Prag, 10. Januar 2018 (ADN). Die Verfassung der Tschechischen Republik feiert 25. Geburtstag. Sie war vor einem Vierteljahrhundert notwendig geworden, weil die Slowakei im Juli 1992 ihre Unabhängigkeit erklärt hatte und ihre Herauslösung aus dem tschechoslowakischen Staatsverbund erforderlich wurde. Die Texterabeitung der neuen Konstitution dauerte nur rund fünf Monate. Sie ist zwar zu großen Teilen eine Neuschöpfung, allerdings lehnt sie sich stark an die Verfassung der Ersten Tschechoslowakischen Republik des Jahres 1920 an. Nach den Worten des heutigen Vorsitzenden des Obersten Verwaltungsgerichtshofs, Josef Baxa, ist die Verfassung kurz und bündig gehalten. „Es sind 113 Artikel, die sehr verständlich und kultiviert geschrieben wurden. Die Verfassung ist nicht wie die heutige Gesetzgebung unübersichtlich, schwierig und detailliert. Es handelt sich um einfache Sätze, es geht um Prinzipien“.

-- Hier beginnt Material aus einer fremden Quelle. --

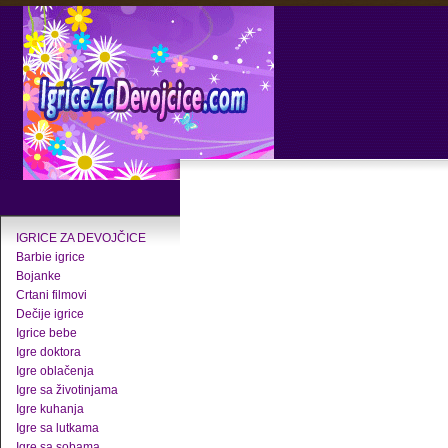
IGRICE ZA DEVOJČICE
Barbie igrice
Bojanke
Crtani filmovi
Dečije igrice
Igrice bebe
Igre doktora
Igre oblačenja
Igre sa životinjama
Igre kuhanja
Igre sa lutkama
Igre sa sobama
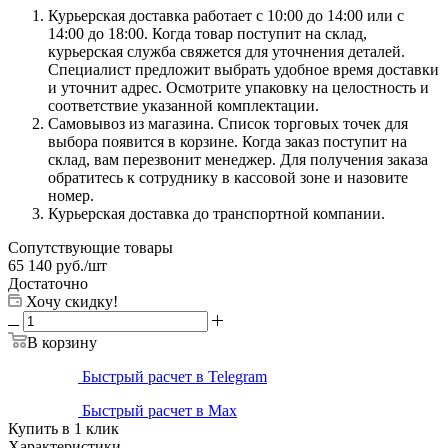
Курьерская доставка работает с 10:00 до 14:00 или с
14:00 до 18:00. Когда товар поступит на склад,
курьерская служба свяжется для уточнения деталей.
Специалист предложит выбрать удобное время доставки
и уточнит адрес. Осмотрите упаковку на целостность и
соответствие указанной комплектации.
Самовывоз из магазина. Список торговых точек для
выбора появится в корзине. Когда заказ поступит на
склад, вам перезвонит менеджер. Для получения заказа
обратитесь к сотруднику в кассовой зоне и назовите
номер.
Курьерская доставка до транспортной компании.
Сопутствующие товары
65 140
руб.
/шт
Достаточно
Хочу скидку!
В корзину
Быстрый расчет в Telegram
Быстрый расчет в Max
Купить в 1 клик
Характеристики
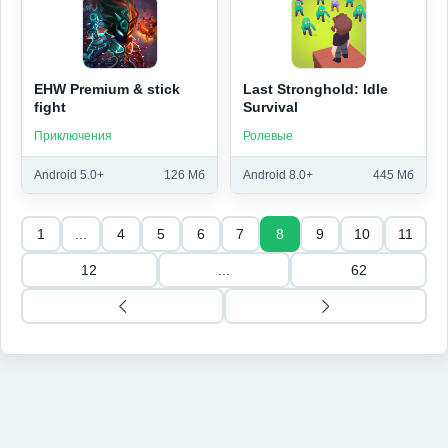
EHW Premium & stick
Last Stronghold: Idle
fight
Survival
Приключения
Ролевые
Android 5.0+
126 Мб
Android 8.0+
445 Мб
1
...
4
5
6
7
8
9
10
11
12
...
62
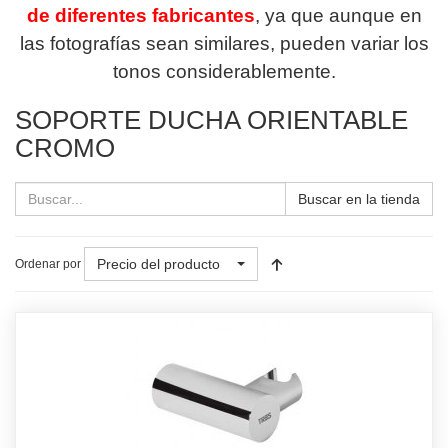
de diferentes fabricantes
, ya que aunque en
las fotografías sean similares, pueden variar los
tonos considerablemente.
SOPORTE DUCHA ORIENTABLE
CROMO
Buscar en la tienda
Precio del producto
Ordenar por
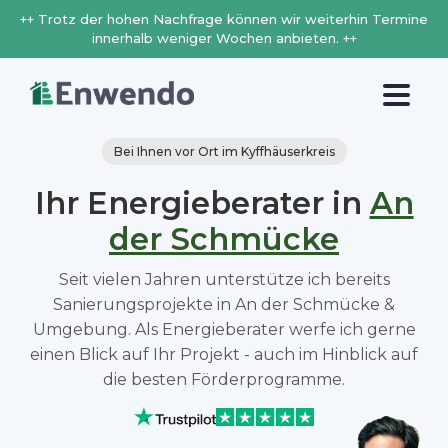
++ Trotz der hohen Nachfrage können wir weiterhin Termine
innerhalb weniger Wochen anbieten. ++
Bei Ihnen vor Ort im Kyffhäuserkreis
Ihr Energieberater in
An
der Schmücke
Seit vielen Jahren unterstütze ich bereits
Sanierungsprojekte in An der Schmücke &
Umgebung. Als Energieberater werfe ich gerne
einen Blick auf Ihr Projekt - auch im Hinblick auf
die besten Förderprogramme.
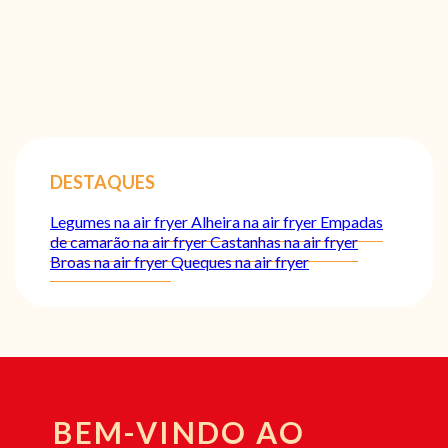
DESTAQUES
Legumes na air fryer
Alheira na air fryer
Empadas
de camarão na air fryer
Castanhas na air fryer
Broas na air fryer
Queques na air fryer
BEM-VINDO AO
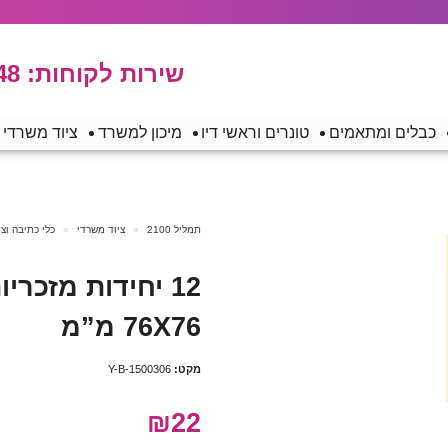
שירות לקוחות:
48
כבלים ומתאמים
טונרים וראשי דיו
מיכון למשרד
ציוד משרדי
תמליל 2100
ציוד משרדי
כלי כתיבה וצ
12 יחידות מזכרי
76X76 מ”מ
מקט:
Y-B-1500306
₪22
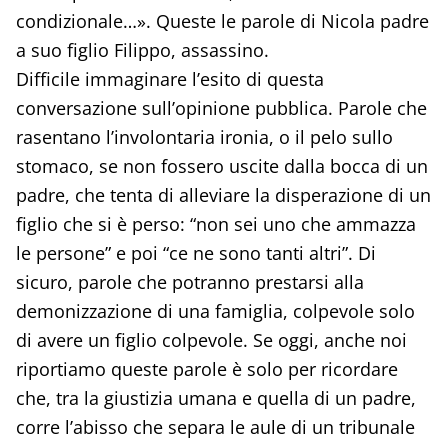
condizionale…». Queste le parole di Nicola padre
a suo figlio Filippo, assassino.
Difficile immaginare l’esito di questa
conversazione sull’opinione pubblica. Parole che
rasentano l’involontaria ironia, o il pelo sullo
stomaco, se non fossero uscite dalla bocca di un
padre, che tenta di alleviare la disperazione di un
figlio che si è perso: “non sei uno che ammazza
le persone” e poi “ce ne sono tanti altri”. Di
sicuro, parole che potranno prestarsi alla
demonizzazione di una famiglia, colpevole solo
di avere un figlio colpevole. Se oggi, anche noi
riportiamo queste parole è solo per ricordare
che, tra la giustizia umana e quella di un padre,
corre l’abisso che separa le aule di un tribunale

Nach Einschätzung des konservativen Politikers Daniel Kroupa, der damals in der Verfassungkommission mitwirkte, habe man gewusst, was man wollte. Schon 1990 sei über eine neue tschechoslowakische Verfassung diskutiert worden. Die Grundrechte-Charta sei schon 1991 ausgearbeitet gewesen. Gegenüber dem Tschechischen Rundfunk sagte er weiter: „Der zweite Teil der Verfassung, der Hauptteil, um den es nun ging, betraf die Organisation der Macht. Wir wussten, dass wir ein parlamentarisches System wollten und dass die Verfassung auf staatsbürgerlichen und nicht nationalen Grundfesten stehen sollte. Wir wollten eine eher rigide Verfassung, die also wenig zu Änderungen einlud. Und die Regierungspolitik sollte stark kontrolliert werden können. Denn regierende Politiker haben die Tendenz, sich immer weitere Macht anzueignen.“
Am 16. Dezember 1992 wurde die neue Verfassung vom tschechischen Nationalrat angenommen. Sie trat zu Neujahr 1993 in Kraft. Bis zum heutigen Tag gab es acht Verfassungsänderungen. Ihre Notwendigkeit ergab sich unter anderem aus dem Beitritt Tschechiens zur NATO und zur Europäischen Union. Mit der jüngsten Änderung wurde die Direktwahl des Staatspräsidenten eingeführt. Das geschah im Oktober 2012. Damit ist der jetzige Amtsinhaber Milos Zeman das erste unmittelbar vom Volk bestimmte Staatsoberhaupt. Trotz der Direktwahl wurden die Vollmachten des Präsidenten nicht erweitert. Derzeit gibt es Diskussionen darüber, das in der Verfassung verankerte Zweikammersystem abzuschaffen. Premier Andrej Babis schlägt das beispielsweise vor. Zudem gibt es Überlegungen, wie in der Schweiz Volksabstimmungen zu ermöglichen. ++ (ko/mgn/10.01.18 – 010)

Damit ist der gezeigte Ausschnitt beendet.